TASK DESCRIPTION
Using the entries that follow, collect the lines where the word "France" appears.

=== Begin Enclosure ===

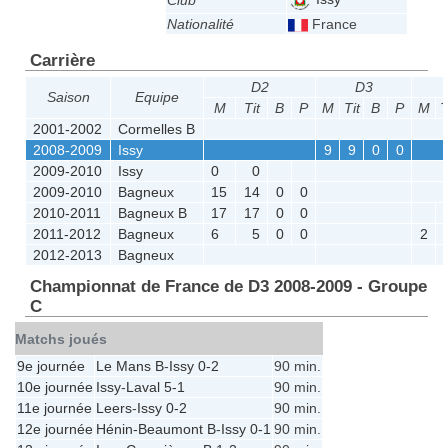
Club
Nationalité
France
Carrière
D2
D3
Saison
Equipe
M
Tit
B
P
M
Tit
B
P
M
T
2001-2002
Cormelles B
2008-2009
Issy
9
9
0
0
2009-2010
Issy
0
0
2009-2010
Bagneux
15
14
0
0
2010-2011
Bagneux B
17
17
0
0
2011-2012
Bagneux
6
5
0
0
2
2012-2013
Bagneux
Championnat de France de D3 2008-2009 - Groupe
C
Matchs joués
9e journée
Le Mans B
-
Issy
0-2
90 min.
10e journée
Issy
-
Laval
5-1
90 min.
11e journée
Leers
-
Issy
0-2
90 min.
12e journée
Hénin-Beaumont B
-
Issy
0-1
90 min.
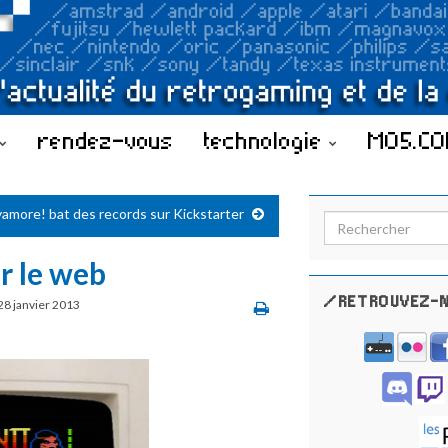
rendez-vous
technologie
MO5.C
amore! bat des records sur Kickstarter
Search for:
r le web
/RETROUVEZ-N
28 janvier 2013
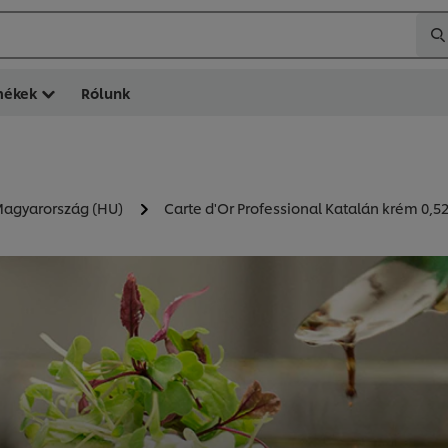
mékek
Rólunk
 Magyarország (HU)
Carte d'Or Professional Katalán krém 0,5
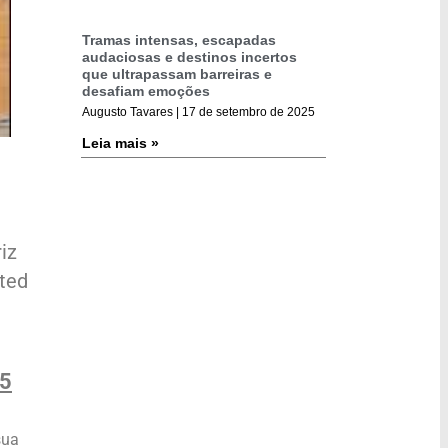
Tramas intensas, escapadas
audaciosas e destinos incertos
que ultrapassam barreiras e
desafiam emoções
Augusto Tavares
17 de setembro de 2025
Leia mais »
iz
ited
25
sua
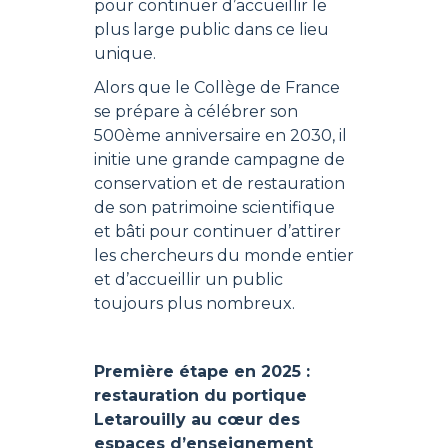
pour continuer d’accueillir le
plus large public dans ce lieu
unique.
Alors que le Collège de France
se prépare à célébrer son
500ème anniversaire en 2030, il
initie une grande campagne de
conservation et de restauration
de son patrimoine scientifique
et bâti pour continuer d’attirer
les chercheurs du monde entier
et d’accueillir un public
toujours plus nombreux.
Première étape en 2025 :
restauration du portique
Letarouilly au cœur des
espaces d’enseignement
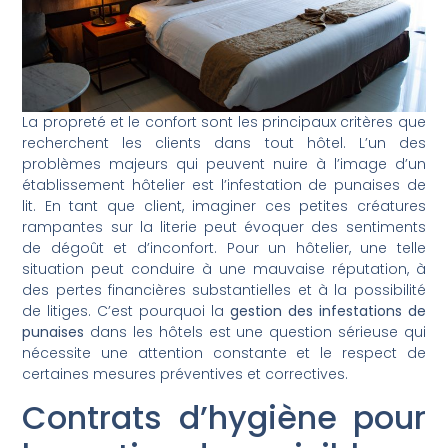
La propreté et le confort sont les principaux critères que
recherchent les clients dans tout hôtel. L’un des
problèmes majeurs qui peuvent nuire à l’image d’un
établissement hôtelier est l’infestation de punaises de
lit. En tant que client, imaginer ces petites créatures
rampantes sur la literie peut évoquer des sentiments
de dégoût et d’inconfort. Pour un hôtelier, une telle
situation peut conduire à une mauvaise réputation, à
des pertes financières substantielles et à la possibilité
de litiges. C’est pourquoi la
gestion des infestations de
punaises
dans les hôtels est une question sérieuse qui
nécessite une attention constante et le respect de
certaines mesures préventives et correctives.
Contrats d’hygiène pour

=== End Enclosure ===
=== Begin Enclosure ===

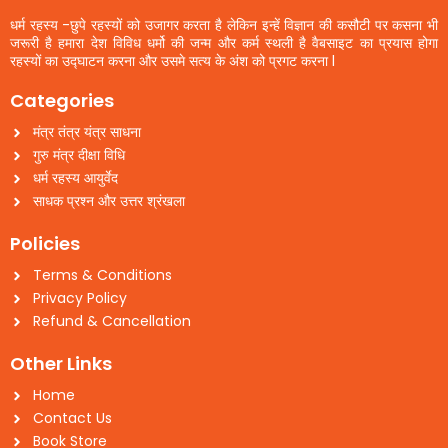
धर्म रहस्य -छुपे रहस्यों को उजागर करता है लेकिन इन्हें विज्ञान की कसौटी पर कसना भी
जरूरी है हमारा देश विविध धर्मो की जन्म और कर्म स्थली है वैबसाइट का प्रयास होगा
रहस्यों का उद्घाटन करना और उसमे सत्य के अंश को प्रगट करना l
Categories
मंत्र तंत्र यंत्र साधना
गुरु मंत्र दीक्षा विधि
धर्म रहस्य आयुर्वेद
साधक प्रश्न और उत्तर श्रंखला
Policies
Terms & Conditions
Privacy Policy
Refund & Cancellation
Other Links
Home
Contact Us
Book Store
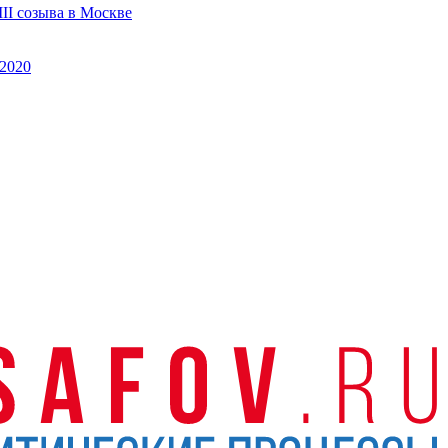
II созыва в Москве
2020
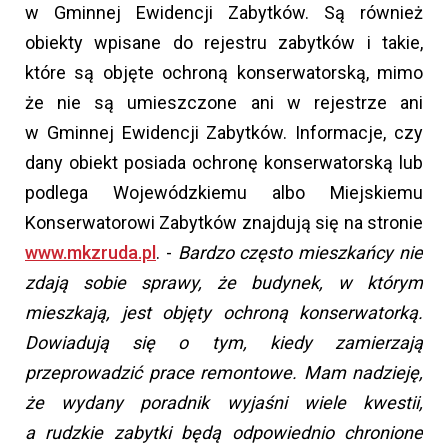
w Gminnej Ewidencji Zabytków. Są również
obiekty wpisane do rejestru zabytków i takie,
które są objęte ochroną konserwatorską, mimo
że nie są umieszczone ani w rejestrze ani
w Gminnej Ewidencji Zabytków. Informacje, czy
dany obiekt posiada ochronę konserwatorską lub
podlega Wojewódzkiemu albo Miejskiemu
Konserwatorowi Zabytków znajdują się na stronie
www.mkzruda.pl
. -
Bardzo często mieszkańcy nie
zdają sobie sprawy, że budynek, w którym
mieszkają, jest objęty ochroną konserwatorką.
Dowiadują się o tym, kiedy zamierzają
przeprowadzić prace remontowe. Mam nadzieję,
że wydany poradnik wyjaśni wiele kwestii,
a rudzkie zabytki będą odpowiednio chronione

=== End Enclosure ===
=== Begin Enclosure ===

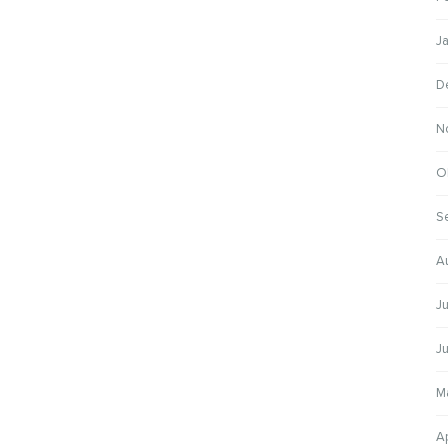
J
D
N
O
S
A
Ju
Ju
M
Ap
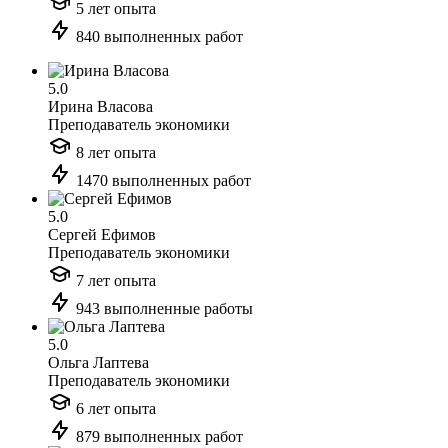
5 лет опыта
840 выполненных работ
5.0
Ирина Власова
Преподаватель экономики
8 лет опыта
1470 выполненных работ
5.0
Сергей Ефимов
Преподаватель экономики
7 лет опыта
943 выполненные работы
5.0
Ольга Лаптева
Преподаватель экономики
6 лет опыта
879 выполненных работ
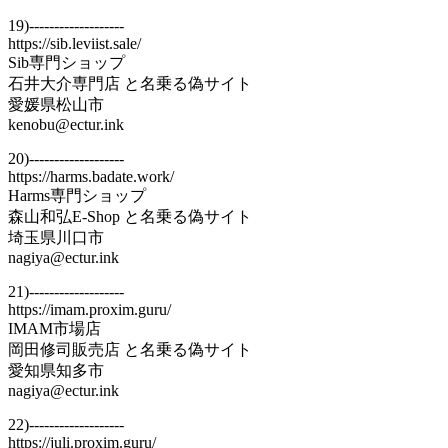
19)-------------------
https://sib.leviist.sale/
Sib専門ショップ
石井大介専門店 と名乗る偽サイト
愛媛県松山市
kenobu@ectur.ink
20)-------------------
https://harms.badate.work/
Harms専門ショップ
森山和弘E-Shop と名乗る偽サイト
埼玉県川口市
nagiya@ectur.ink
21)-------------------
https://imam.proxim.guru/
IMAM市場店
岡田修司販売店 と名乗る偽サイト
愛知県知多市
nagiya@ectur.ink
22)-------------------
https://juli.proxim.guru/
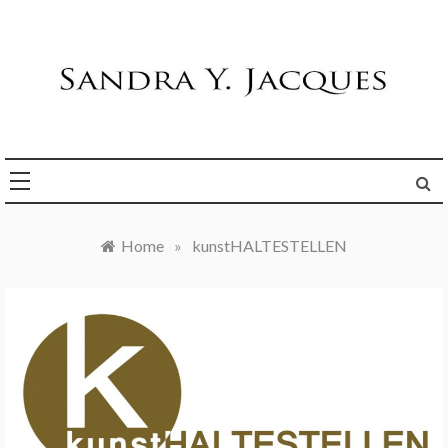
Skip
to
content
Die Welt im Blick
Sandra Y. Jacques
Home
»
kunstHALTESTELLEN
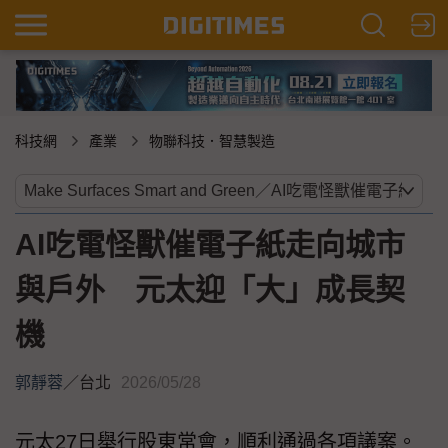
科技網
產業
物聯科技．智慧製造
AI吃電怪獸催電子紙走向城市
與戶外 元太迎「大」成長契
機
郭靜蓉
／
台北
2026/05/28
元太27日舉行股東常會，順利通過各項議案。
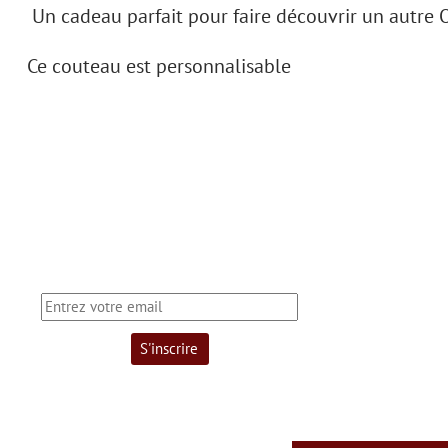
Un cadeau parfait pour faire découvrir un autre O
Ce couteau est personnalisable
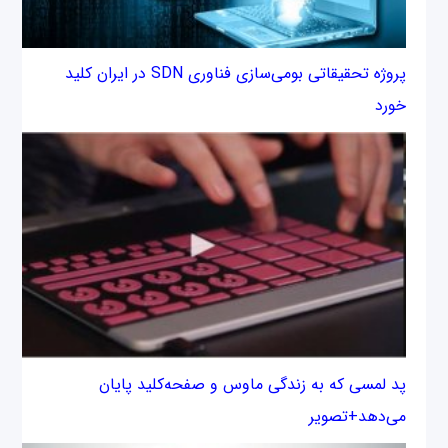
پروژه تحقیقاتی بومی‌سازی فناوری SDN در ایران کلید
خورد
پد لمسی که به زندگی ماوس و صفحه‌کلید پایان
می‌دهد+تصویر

=== End Enclosure ===

OUTPUT OF THE TASK
France
Championnat de France de D3 2008-2009 - Groupe
Alors que le Collège de France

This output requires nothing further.